Last year, Alanis Morrisette admitted many radio stations wouldn't play "You Oughta Know" off her 1995 album, Jagged Little Pill. The reason? They already had two women in rotation on the radio. For years, the music industry has presented its own set of challenges specific to women. Whether it's executives telling how a young pop star should sex up her act to not being taken seriously by critics within their music genre. There are, however, a group of women who are using their voices and their music as an opportunity to push back and change what's considered the norm within the music industry. Here are seven of them.

Meredith Graves

Meredith Graves knew exactly what she was getting into when she named her punk band "Perfect Pussy." She knew it was going to get her attention, but she wasn't trying to be provocative. Instead, she started a conversation, telling Pitchfork:

"Really, it's just a nice thing to say to yourself. If you are born with those parts, you're born into a certain set of circumstances; I just turned 26, and I feel extremely old, and I spend a lot of my life looking at myself and my behavior and my body super critically. I think a lot of women have similar experiences, so after all this time I've spent being harsh on myself, it's validating to finally be ready to turn a corner and say, "I'm perfect and I'm not going to go on thinking that I'm supposed to dislike myself." It doesn't mean I'm absolving myself of critique, it just means I'm not going to waste another f*****g 10 minutes of my life not liking my body. It's me being f*****g stubborn."

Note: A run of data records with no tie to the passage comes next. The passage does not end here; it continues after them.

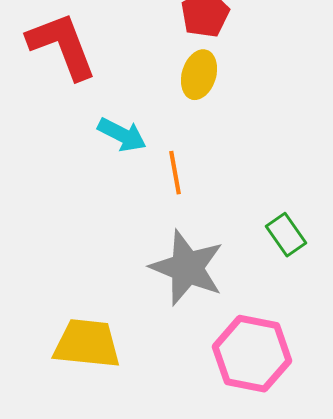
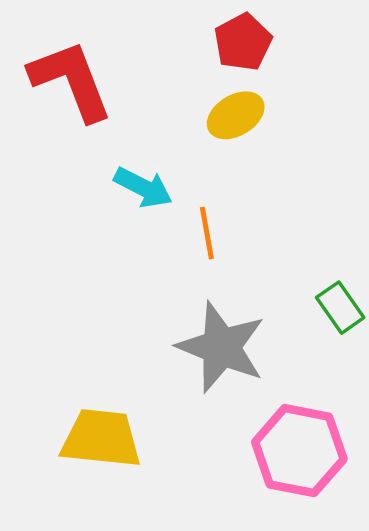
yellow ellipse: (199, 75) -> (236, 115), turned 42

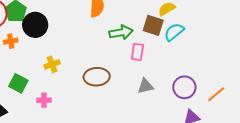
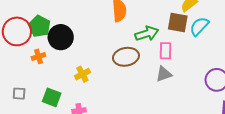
brown ellipse: (97, 77) -> (126, 57), moved
gray triangle: (145, 86) -> (164, 74), moved

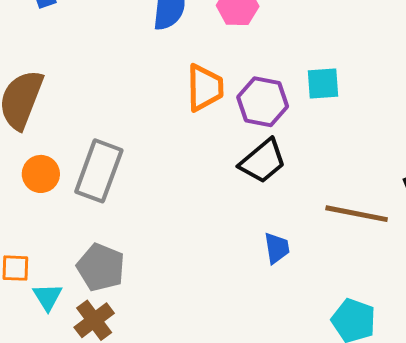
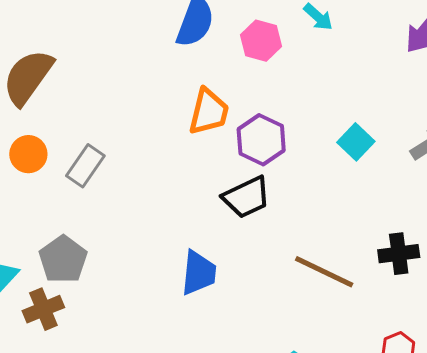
cyan square: (323, 83) -> (356, 142), moved, turned 33
gray rectangle: (99, 171) -> (85, 166), size x0.7
blue trapezoid: (277, 248) -> (199, 273), moved, size x1.4

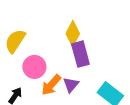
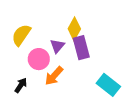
purple triangle: (71, 85) -> (57, 46), moved

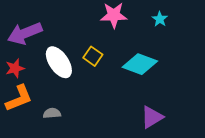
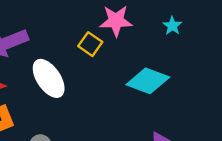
yellow square: (93, 56) -> (90, 44), moved

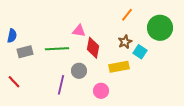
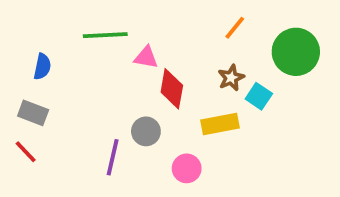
blue semicircle: (12, 36) -> (42, 67), moved
green line: (57, 49) -> (105, 35), moved
gray rectangle: (25, 52) -> (33, 113), moved, turned 35

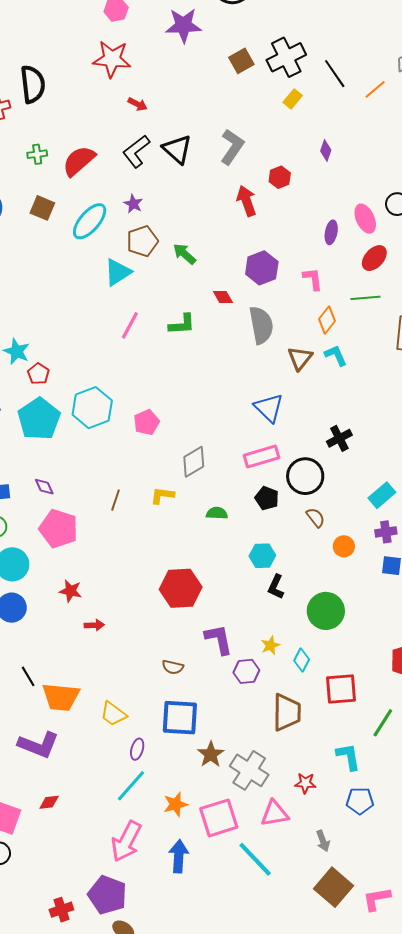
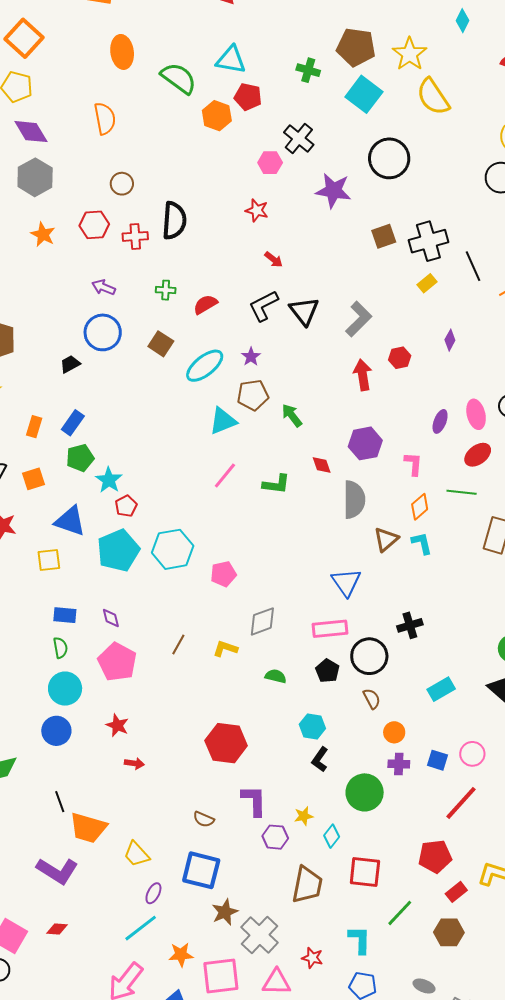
red star: (112, 59) -> (257, 210), size x0.6
red semicircle: (79, 161) -> (205, 304), size x0.7
purple cross: (386, 532) -> (399, 764), moved

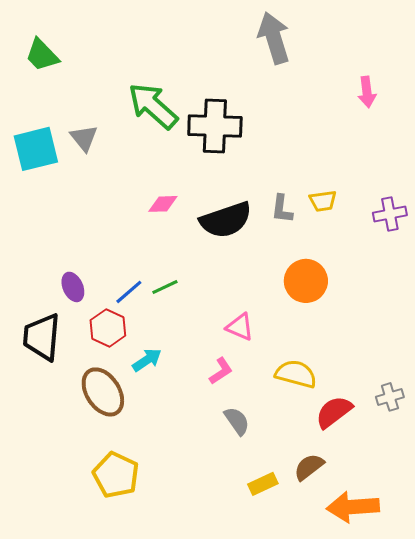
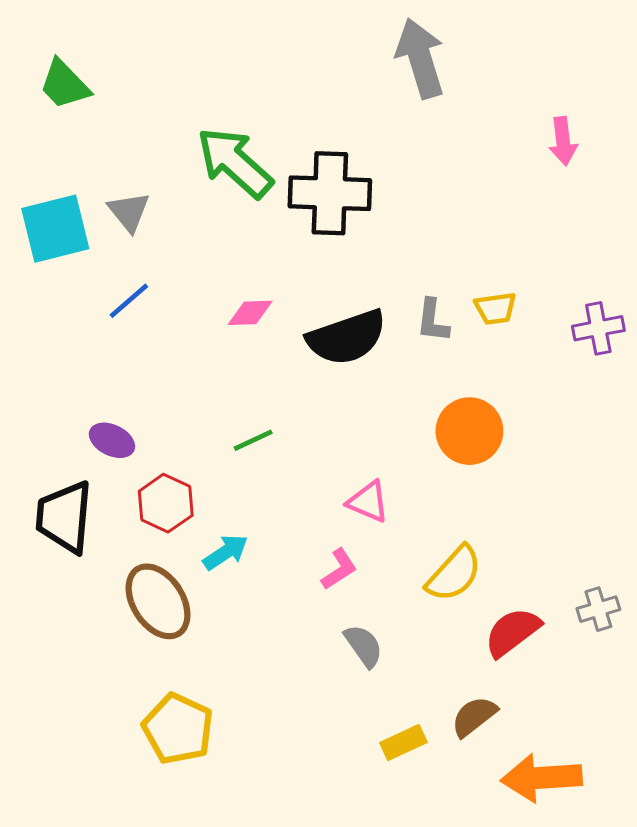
purple ellipse: (73, 287) -> (112, 440), turned -40
blue line: (129, 292) -> (129, 301), moved
yellow semicircle: (296, 374) -> (454, 574), turned 117

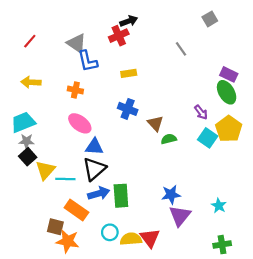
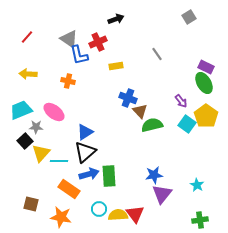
red cross: (119, 36) -> (98, 42), moved
gray line: (181, 49) -> (157, 54), moved
blue cross: (128, 109) -> (128, 98), moved
pink ellipse: (80, 123) -> (54, 112), moved
green semicircle: (169, 139) -> (152, 125), size x1.5
gray star: (26, 141) -> (36, 127), moved
blue triangle: (94, 147) -> (85, 132), turned -36
brown square: (55, 227) -> (31, 204), moved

She stopped a set during a show in Dallas, Texas to talk about how women are not taken seriously in punk music. At that same show, a reviewer for the Dallas Observer wrote a piece criticizing her clothing because it wasn't punk enough. Not only did he only prove Graves' set-stopping point further, he hit a nerve with her and she responded in a video on Stylelikeu as a part of its What's Underneath Project.

"I have no idea where this guy got off thinking it was acceptable to devote one paragraph to my politics, and three to my appearance. But according to him it became a question of my authenticity. He said that because of how normal I looked, the name of our band, my violent stage performance, and my feminism—seemed inauthentic."

The lesson learned? Let Meredith Graves be whoever the hell she wants to be.


There is no doubt you have heard either her songs or her voice. Sia basically dominated radio the past few years, writing songs for Beyonce, Katy Perry, Britney Spears, Rihanna and more. In 2011, she appeared on Flo Rida's "Wild Ones" and David Guetta's "Titanium" and on the Catching Fire soundtrack in 2013. Yeah, she's been in our ears a lot lately.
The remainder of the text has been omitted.